Approaches for Encoding Positional Information

The paper postulates that effective recall in language modeling necessitates two key components: rotation to encode relative positions without altering norms, and decay to selectively discard obsolescent key-value associations. Through a Random Fourier Features (RFF) perspective, the authors clarify that softmax attention inherently performs selective rotations on query-key pairs, thus implicitly weaving positional structure into the model. This mechanism is notably absent in linear transformers, which lack rotations altogether.

The introduction of Selective RoPE, an input-dependent rotary embedding, advances this field by generalizing RoPE beyond fixed angles. This embedding enables more expressive state-space models by leveraging input-dependent rotations to preserve positional information more dynamically.

Figure 1: Our methods (right two columns) are highlighted with a light blue background. Enhanced positional encoding with Selective RoPE, indicating superior performance in complex sequence modeling tasks.

Theoretical Insights

The authors present two critical theoretical contributions:

RFF Kernel Exposition: The connection between softmax attention and RFFs reveals softmax's role in random, input-dependent rotations, suggesting that linear attention can benefit from these intrinsic characteristics if incorporated.
Spectral Leakage Analysis: The use of diagonal State-Space Models (SSMs) pointed out that real parts of the model are responsible for decay, reducing spectral leakage—a persistent issue when models operate over finite signal samples.

Empirical Validation

Empirically, the integration of Selective RoPE into transformers shows significant gains across challenging synthetic tasks such as Multi-Query Associative Recall (MQAR), string copying, and sequence-based polynomial tracking.

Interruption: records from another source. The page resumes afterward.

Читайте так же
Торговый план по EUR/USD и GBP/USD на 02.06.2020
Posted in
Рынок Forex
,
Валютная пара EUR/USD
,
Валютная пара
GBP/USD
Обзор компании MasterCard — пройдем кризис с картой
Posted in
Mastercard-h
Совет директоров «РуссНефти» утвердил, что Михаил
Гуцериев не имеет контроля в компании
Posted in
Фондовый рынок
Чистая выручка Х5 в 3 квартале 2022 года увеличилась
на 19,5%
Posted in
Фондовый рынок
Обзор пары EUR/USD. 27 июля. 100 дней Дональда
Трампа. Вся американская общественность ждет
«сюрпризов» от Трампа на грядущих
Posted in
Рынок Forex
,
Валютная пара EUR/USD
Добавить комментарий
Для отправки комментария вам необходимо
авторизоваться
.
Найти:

Notably, Selective RoPE surpasses standard RoPE and other baseline approaches in extending sequence length capabilities, as evidenced by enhanced string copying accuracy (Figure 2).

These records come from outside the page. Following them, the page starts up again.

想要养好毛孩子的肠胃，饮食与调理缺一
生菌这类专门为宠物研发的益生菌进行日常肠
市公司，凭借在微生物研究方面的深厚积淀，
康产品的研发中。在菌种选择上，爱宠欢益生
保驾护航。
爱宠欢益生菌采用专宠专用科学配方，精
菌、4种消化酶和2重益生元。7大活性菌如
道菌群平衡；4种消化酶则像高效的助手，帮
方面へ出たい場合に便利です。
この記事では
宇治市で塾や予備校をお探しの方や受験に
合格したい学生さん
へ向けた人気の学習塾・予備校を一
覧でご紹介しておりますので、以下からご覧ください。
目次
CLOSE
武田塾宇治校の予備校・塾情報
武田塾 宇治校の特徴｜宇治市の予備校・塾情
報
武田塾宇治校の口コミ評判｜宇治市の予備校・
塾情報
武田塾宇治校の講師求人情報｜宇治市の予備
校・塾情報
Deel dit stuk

Figure 2: Copying accuracy of GLA with CIs. Dashed line is the training sequence length, highlighting the extrapolation capability of Selective RoPE.

Further tests on state tracking tasks indicate improvements in model expressiveness, successfully solving problems otherwise unachievable with standard variants.

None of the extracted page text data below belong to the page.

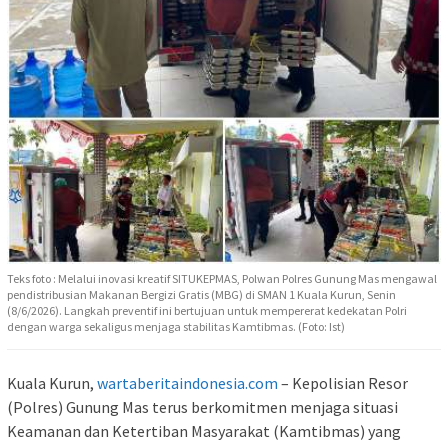
Teks foto : Melalui inovasi kreatif SITUKEPMAS, Polwan Polres Gunung Mas mengawal
pendistribusian Makanan Bergizi Gratis (MBG) di SMAN 1 Kuala Kurun, Senin
(8/6/2026). Langkah preventif ini bertujuan untuk mempererat kedekatan Polri
dengan warga sekaligus menjaga stabilitas Kamtibmas. (Foto: Ist)
Kuala Kurun,
wartaberitaindonesia.com
– Kepolisian Resor
(Polres) Gunung Mas terus berkomitmen menjaga situasi
Keamanan dan Ketertiban Masyarakat (Kamtibmas) yang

Figure 3: State tracking performance showcasing the robustness of Selective RoPE over traditional approaches.

Implications and Future Directions

The implications of this paper suggest that Selective RoPE can significantly enhance LLM efficiency by optimizing positional encoding without additional computational burden. Not only does this open pathways for developing more memory-efficient architectures, but it also provides a framework for further exploration into input-dependent mechanisms that enhance transformer expressiveness in handling complex sequence tasks.

Future research could explore the integration of Selective RoPE with other advanced mechanisms and adaptations in transformer architectures, potentially revolutionizing longstanding challenges in computational efficiency and state representation in deep learning models.

Conclusion

This paper presents a compelling argument for integrating input-dependent rotary position embeddings within transformers. By generalizing RoPE to allow for adaptable rotations, Selective RoPE paves the way for more efficient and expressive models. Its adoption could significantly reduce computational overheads typically associated with high-performance LLMs, supporting more scalable and robust applications in AI.

This research undeniably contributes valuably to the ongoing discourse about efficiency and expressiveness in AI model architectures, offering a promising avenue for future studies on sequential learning tasks and positional encoding.